Pablo Casado rompe con las últimas inercias del PP de Mariano Rajoy y lo hace con una apuesta por un partido más ideológico, en el que prime “la política” en lugar de la eficacia y la gestión –que dan por probada –, donde los ciudadanos puedan encontrar lo que han hallado en otros partidos, en Cs, pero sobre todo en Vox: “los principios y valores del liberalismo conservador”.

El comité ejecutivo del PP, reunido ayer bajo la presidencia de Casado, puso en marcha la maquinaria para las elecciones municipales, autonómicas y europeas del 26 de mayo –los populares trabajan con la tesis de que no habrá elecciones generales– y situó al frente del comité de campaña al vicesecretario de organización, Javier Maroto.






La bajada de impuestos, la cohesión territorial, el apoyo a las familias y la inmigración legal, ejes de la oferta electoral

El número tres tiene el encargo de “electoralizar desde ya al PP en todos sus ámbitos”. Es decir, entrar ya de pleno en precampaña – Casado tendrá en este periodo 52 actos– y hacerlo todo, desde el partido y desde las instituciones, en clave electoral. La formación debe volver a ser la máquina electoral que fue.

Lo primero será hacer un programa marco, que luego se concretará en cada comunidad autónoma y cada municipio. Un programa que luego se convierta en un “contrato ideológico” con los ciudadanos a los que pida el voto. Se trata, según fuentes consultadas, de que “ha vuelto la política”, y el PP ya no se dejará llevar por lo que primó en la época de los gobiernos de Rajoy: la gestión y el pragmatismo. “El PP tiene que ser un partido reconocible”, aseguran fuentes de la dirección popular. Para ello, junto a Maroto, se encargará del programa el anterior jefe de gabinete de Casado, Pablo Hispán.

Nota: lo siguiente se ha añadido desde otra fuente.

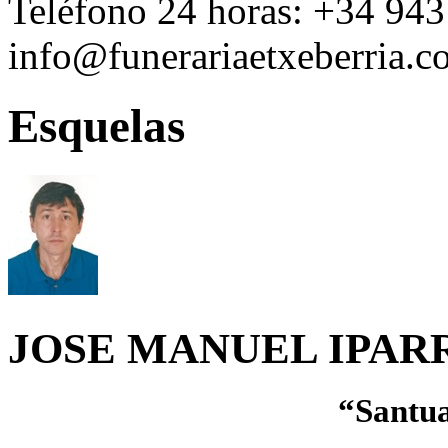
Teléfono 24 horas:
+34 943
info@funerariaetxeberria.
Esquelas
JOSE MANUEL IPAR
“Santua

El PP se presenta a las elecciones del 26 de mayo con una renovación del 95% en las candidaturas autonómicas, y un 85% en las municipales

Ese “contrato ideológico” incluirá los principios básicos en los que Casado ha basado su presidencia y que puso de manifiesto en la última convención, pero también los asuntos que fueron clave en la negociación que el PP mantuvo primero con Cs y después con Vox para hacerse con la presidencia de la Junta de Andalucía. Se dejará claro así, desde el principio, cuáles son las posturas que los populares defenderán en futuras negociaciones.

Esos principios son, básicamente, una revolución fiscal que suponga “la bajada de todos los impuestos”; la defensa de una educación y una sanidad “en libertad y de calidad”; “apoyos a las familias”; una re­ducción de la Administración; “un impulso a la cohesión territorial”; una apuesta clara en la “lucha contra la violencia que sufren las mujeres”, que se podrá complementar con la lucha contra la violencia a ­niños o a los mayores, “pero que es distinta”, puntualizó ayer Maroto, y una apuesta “por la inmigración legal, ordenada y vinculada a los contratos de trabajo”.





Con esos elementos, el PP de ­Casado cree que los votantes populares –los que mantiene y los que se han ido, que han llegado a ser el 40% de los que le apoyaron en el 2011– podrán verse reflejados en el partido y encontrarán en él lo que no tendrán que ir a buscar a otros. Porque, además, el PP les dará algo más que eso: “autenticidad, credibilidad y confianza”, y, sobre todo, “certezas”.

El PP ha comprobado que en las últimas citas electorales los votantes del espectro político en el que se sitúa el partido, el centroderecha, expresaron “un voto ideológico”, pero votaron también “con sentimiento de pertenencia y de utilidad” y eso es lo que quiere encarnar el PP. Un partido que no sólo denuncie, sino que resuelva: “Y ese es el PP, el que da la garantía de que lo que ofrece se va a llevar a cabo”, y el único, asegura el número tres de la formación, “que está dispuesto a hablar de nuestras propuestas con los demás”.

Como ejemplo, otra vez Andalucía. El PP subrayará la diferente predisposición que tuvieron a hablar, por un lado, Cs, que se negaba a sentarse con Vox, y, por otro, el partido de Santiago Abascal, que puso encima de la mesa un órdago que el PP supo aguantar, mientras que otro partido se hubiera levantado de la mesa. Si el PP hubiera hecho lo que hicieron Cs y Vox, subrayó ayer Maroto, no habría habido cambio en Andalucía”.





El PP se presenta a las elecciones del 26 de mayo con una renovación del 95% en las candidaturas autonómicas, y un 85% en las municipales. Pero una renovación que en un altísimo porcentaje ya había hecho Mariano Rajoy.